El reportaje informa que es Google, Hotmail, Hi5 y Yahoo los sitios que más visitamos. Que los buscadores, correo electrónico, mensajería instantánea, videos en línea, redes sociales, comercio electrónico, blogs y descargas, en ese orden son nuestras preferencias.

Señala también que los sitios que más visitamos en orden de preferencia son Google México, Windowslive. Youtube, Metroflog, Microsoft Network, Yahoo, Hi5, Mercado Libre, Google, Blogger, Facebook, entre otros.

Nuestros intereses están con la novedad, a Google le buscamos porque nos apremia algún dato o nos inquieta alguna duda. Hotmail es la oportunidad de intercambiar ideas con amigos o simplemente saber cómo está la familia, cómo te fue con el chavo o la chava que conociste ayer. Normalmente el cotilleo, o la conversación trivial. En muy pocas ocasiones se nos ocurre intercambiar puntos de vista sobre temas trascendentales para la familia, la profesión o la comunidad. Todavía, afortunadamente preferimos el contacto personal.

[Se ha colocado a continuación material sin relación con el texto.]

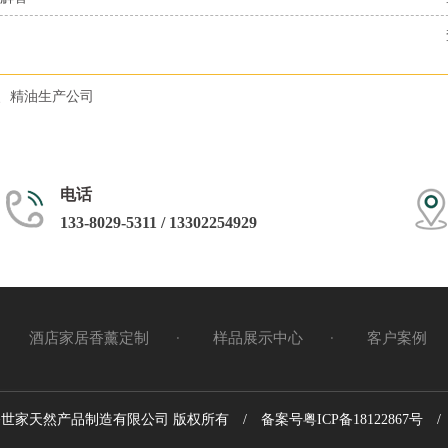
、精油生产公司
电话
133-8029-5311 / 13302254929
酒店家居香薰定制
样品展示中心
客户案例
世家天然产品制造有限公司 版权所有
/
备案号
粤ICP备18122867号
/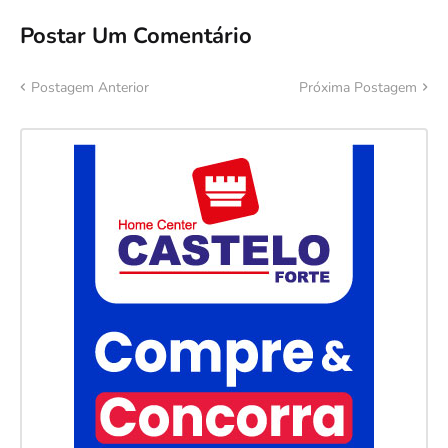
Postar Um Comentário
Postagem Anterior
Próxima Postagem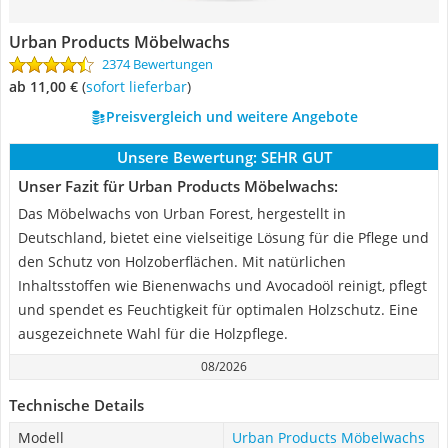
Urban Products Möbelwachs
2374 Bewertungen
ab 11,00 €
(
Sofort lieferbar
)
Preisvergleich und weitere Angebote
Unsere Bewertung:
SEHR GUT
Unser Fazit für Urban Products Möbelwachs:
Das Möbelwachs von Urban Forest, hergestellt in
Deutschland, bietet eine vielseitige Lösung für die Pflege und
den Schutz von Holzoberflächen. Mit natürlichen
Inhaltsstoffen wie Bienenwachs und Avocadoöl reinigt, pflegt
und spendet es Feuchtigkeit für optimalen Holzschutz. Eine
ausgezeichnete Wahl für die Holzpflege.
08/2026
Technische Details
Modell
Urban Products Möbelwachs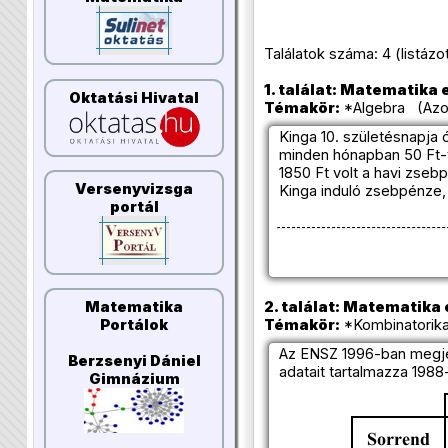
Találatok száma: 4 (listázott 
1. találat: Matematika e
Oktatási Hivatal
Témakör:
*Algebra (Azon
Kinga 10. születésnapja 
minden hónapban 50 Ft-t
1850 Ft volt a havi zseb
Versenyvizsga
Kinga induló zsebpénze, 
portál
2. találat: Matematika e
Matematika
Témakör:
*Kombinatorika
Portálok
Az ENSZ 1996-ban megje
Berzsenyi Dániel
adatait tartalmazza 198
Gimnázium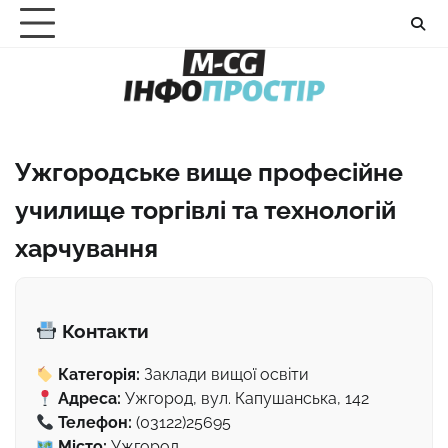
Перейти
до
вмісту
Ужгородське вище професійне
училище торгівлі та технологій
харчування
Контакти
Категорія:
Заклади вищої освіти
Адреса:
Ужгород, вул. Капушанська, 142
Телефон:
(03122)25695
Місто:
Ужгород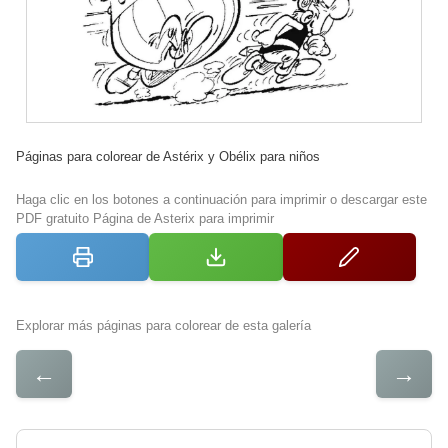
Páginas para colorear de Astérix y Obélix para niños
Haga clic en los botones a continuación para imprimir o descargar este
PDF gratuito Página de Asterix para imprimir
Explorar más páginas para colorear de esta galería
←
→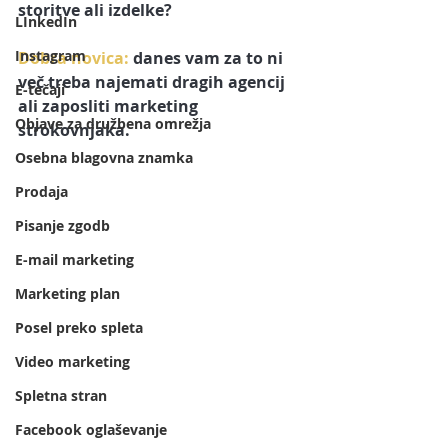
storitve ali izdelke? 
LInkedIn
Instagram
Dobra novica:
 danes vam za to ni 
več treba najemati dragih agencij 
E-tečaji
ali zaposliti marketing 
Objave za družbena omrežja
strokovnjaka. 
Osebna blagovna znamka
Prodaja
Pisanje zgodb
E-mail marketing
Marketing plan
Posel preko spleta
Video marketing
Spletna stran
Facebook oglaševanje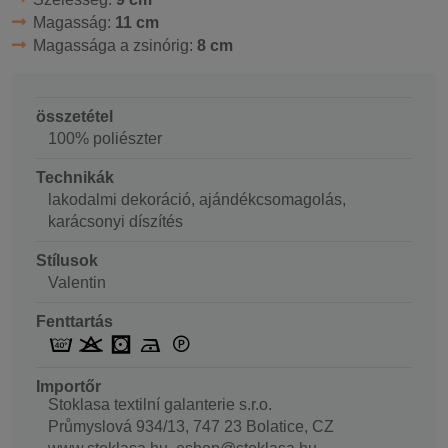
Magasság:
11 cm
Magassága a zsinórig:
8 cm
összetétel
100% poliészter
Technikák
lakodalmi dekoráció, ajándékcsomagolás,
karácsonyi díszítés
Stílusok
Valentin
Fenttartás
Importőr
Stoklasa textilní galanterie s.r.o.
Průmyslová 934/13, 747 23 Bolatice, CZ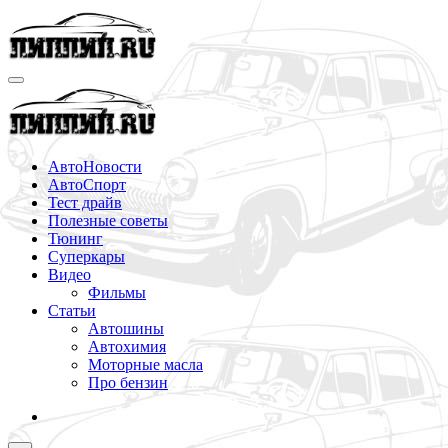
Перейти
к
содержимому
АвтоНовости
АвтоСпорт
Тест драйв
Полезные советы
Тюнинг
Суперкары
Видео
Фильмы
Статьи
Автошины
Автохимия
Моторные масла
Про бензин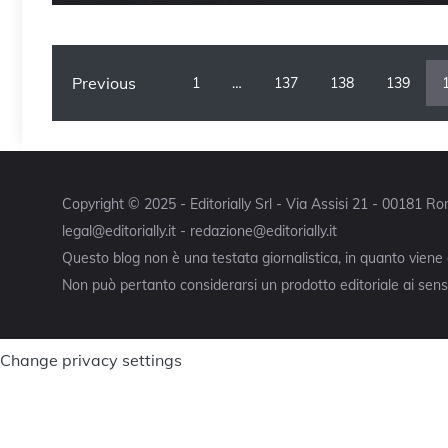
Previous
1
…
137
138
139
Copyright © 2025 - Editorially Srl - Via Assisi 21 - 00181 
legal@editorially.it - redazione@editorially.it
Questo blog non è una testata giornalistica, in quanto viene
Non può pertanto considerarsi un prodotto editoriale ai sensi
Change privacy settings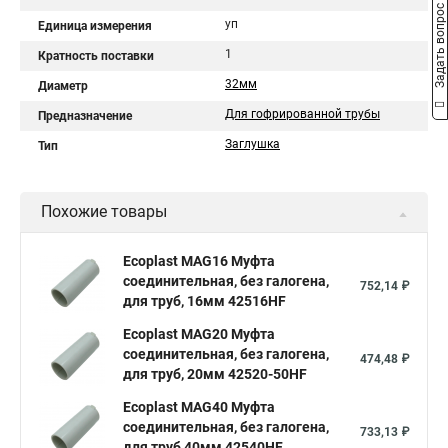
Задать вопрос
уп
Единица измерения
1
Кратность поставки
32мм
Диаметр
Для гофрированной трубы
Предназначение
Заглушка
Тип
Похожие товары
Ecoplast MAG16 Муфта
соединительная, без галогена,
752,14 ₽
для труб, 16мм 42516HF
Ecoplast MAG20 Муфта
соединительная, без галогена,
474,48 ₽
для труб, 20мм 42520-50HF
Ecoplast MAG40 Муфта
соединительная, без галогена,
733,13 ₽
для труб 40мм 42540HF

A través de la red, intercambiarnos las famosas cadenas, algunas evidentemente ofensivas a la inteligencia del común de los cibernautas. Enviamos correos cuyo contenido no tiene nada que ver con el respeto a la persona, o con la moral o las buenas costumbres. En muchos casos es la diversión por sí misma, sin importar las consecuencias.

Se dice que en otros países con mayor cantidad de usuarios. Con interconexiones más rápidas y usuarios con un mayor nivel de civilización, el internet sirve para casi todo. Es una herramienta, que usada en toda su capacidad resuelve desde asuntos cotidianos hasta conflictos de mayor envergadura. Lo más reciente, por decir algo, en esa generación de componentes lo inventado ayer, hoy es obsoleto. Es el libro electrónico. Un aparato que permite leer novelas en una pantalla de 15 centímetros.

Esa es una opción, lejana del común de la gente. La última generación del lector. Fue presentado este lunes en la biblioteca Morgan de Nueva York. Amazon, la empresa, “ha conseguido que su lector haga la lectura prolongada en una pequeña pantalla agradable. La clave está en que la tecnología E-Ink convierte al monitor en lo más parecido a la página de un libro eliminando, por ejemplo, la molesta iluminación excesiva”.

“Kindle tiene el tamaño de un libro de tapas duras, pesa sólo 300 gramos e incluye conexión inalámbrica a Internet que permite descargar volúmenes de la tienda online de Amazon en sólo un minuto sin tener que disponer de una computadora. Tiene un catálogo de 230.000 libros, además de blogs, periódicos y revistas. Cada descarga tiene un precio distinto: un bestseller cuesta, por ejemplo, diez dólares”.

El libro electrónico podría ser en breve algo habitual incluso en la pantalla del teléfono móvil. Algo que los internautas mexicanos, todavía tendremos que esperar.